Dari seluruh komponen penerimaan kepabeanan, bea keluar menjadi bintang utama. Penerimaan bea keluar tercatat Rp24,0 triliun, atau fantastis 537,4% dari target APBN.
Secara tahunan, angkanya melonjak 69,2% yoy. Suahasil menjelaskan, dorongan terbesar datang dari kenaikan harga minyak kelapa sawit (CPO), naiknya volume ekspor sawit, serta tingginya ekspor konsentrat.
''Kenaikan harga CPO dan ekspor sawit memang memberi dampak signifikan. Bea keluar bergerak seiring naik-turunnya pasar komoditas,'' terangnya.
Di sisi lain, penerimaan bea masuk justru mengalami kontraksi tipis. Realisasinya mencapai Rp41,0 triliun, atau 77,5% dari target APBN, turun 4,6% yoy.
Penurunan ini dipicu relaksasi tarif impor sejumlah komoditas pangan dan semakin masifnya pemanfaatan perjanjian perdagangan bebas (FTA) yang menurunkan biaya masuk barang tertentu.
Meski penerimaan bea masuk menyusut, lonjakan bea keluar, terutama dari sektor sawit mampu menjadi penopang kuat pendapatan negara. Tak heran, pemerintah menyebut sawit masih menjadi komoditas strategis yang “menghidupkan” kas negara di tengah gejolak ekonomi global.

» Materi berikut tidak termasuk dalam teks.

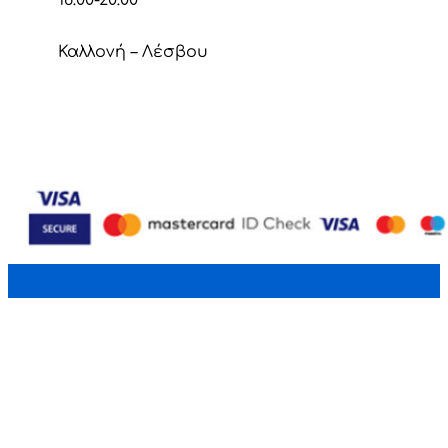
18:00-20:00
Καλλονή – Λέσβου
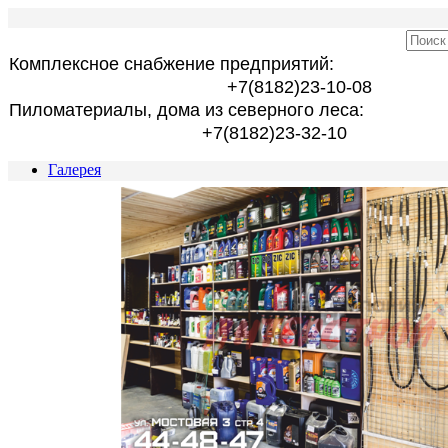
Комплексное снабжение предприятий:
+7(8182)23-10-08
Пиломатериалы, дома из северного леса:
+7(8182)23-32-10
Галерея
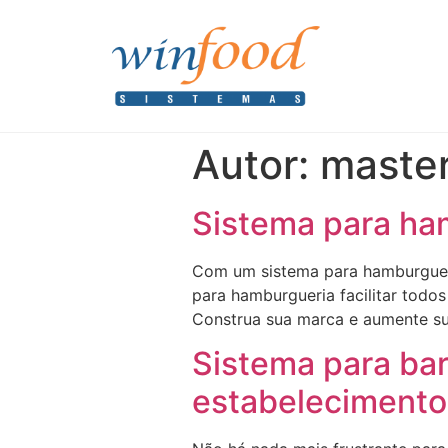
Autor:
maste
Sistema para ham
Com um sistema para hamburgueri
para hamburgueria facilitar todo
Construa sua marca e aumente sua
Sistema para ba
estabelecimento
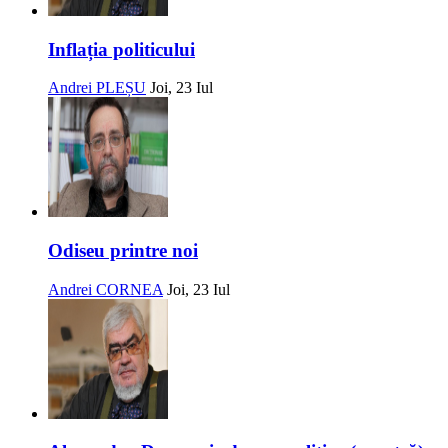
Inflația politicului
Andrei PLEȘU
Joi, 23 Iul
Odiseu printre noi
Andrei CORNEA
Joi, 23 Iul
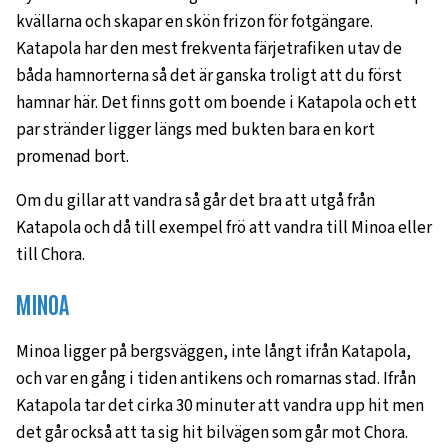
kvällarna och skapar en skön frizon för fotgängare.
Katapola har den mest frekventa färjetrafiken utav de
båda hamnorterna så det är ganska troligt att du först
hamnar här. Det finns gott om boende i Katapola och ett
par stränder ligger längs med bukten bara en kort
promenad bort.
Om du gillar att vandra så går det bra att utgå från
Katapola och då till exempel frö att vandra till Minoa eller
till Chora.
MINOA
Minoa ligger på bergsväggen, inte långt ifrån Katapola,
och var en gång i tiden antikens och romarnas stad. Ifrån
Katapola tar det cirka 30 minuter att vandra upp hit men
det går också att ta sig hit bilvägen som går mot Chora.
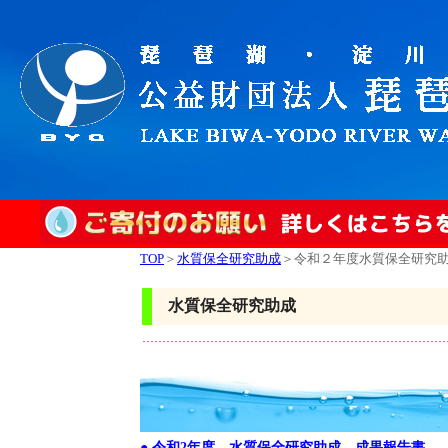
TOP
＞
水質保全研究助成
＞令和２年度水質保全研究
水質保全研究助成
● 令和2年度 水質保全研究助成 成果報告書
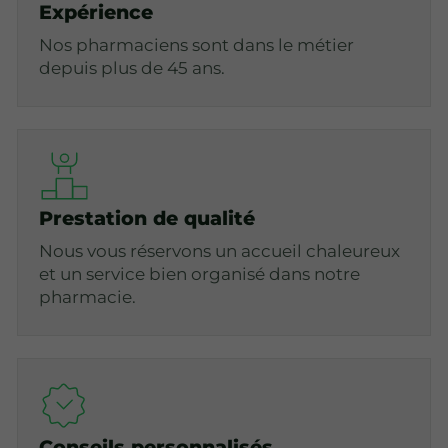
Expérience
Nos pharmaciens sont dans le métier
depuis plus de 45 ans.
Prestation de qualité
Nous vous réservons un accueil chaleureux
et un service bien organisé dans notre
pharmacie.
Conseils personnalisés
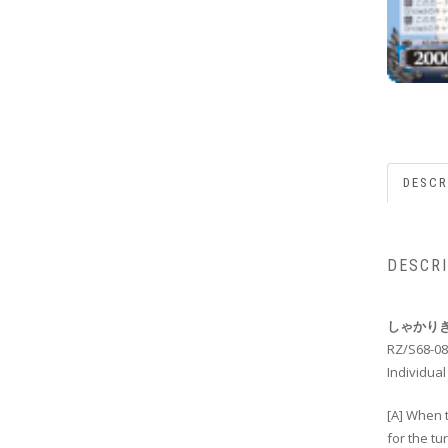
DESCR
DESCR
しゃかり
RZ/S68-08
Individual
[A] When 
for the tu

Sebagai gambaran, nilai ekspor sawit Indonesia pada 2024 tercatat mencapai Rp440 triliun atau sekitar USD27,76 miliar. Meski turun dari tahun sebelumnya akibat penurunan volume ekspor dari 32,2 juta ton (2023) menjadi 29,5 juta ton (2024), sektor ini tetap memberi kontribusi terbesar terhadap devisa hasil ekspor nonmigas.
Tak hanya berdampak di pusat, kinerja sawit juga menyentuh daerah lewat mekanisme Dana Bagi Hasil (DBH) Sawit. Sepanjang 2024, daerah menerima Rp276,03 miliar dalam dua tahap penyaluran: Mei dan Oktober.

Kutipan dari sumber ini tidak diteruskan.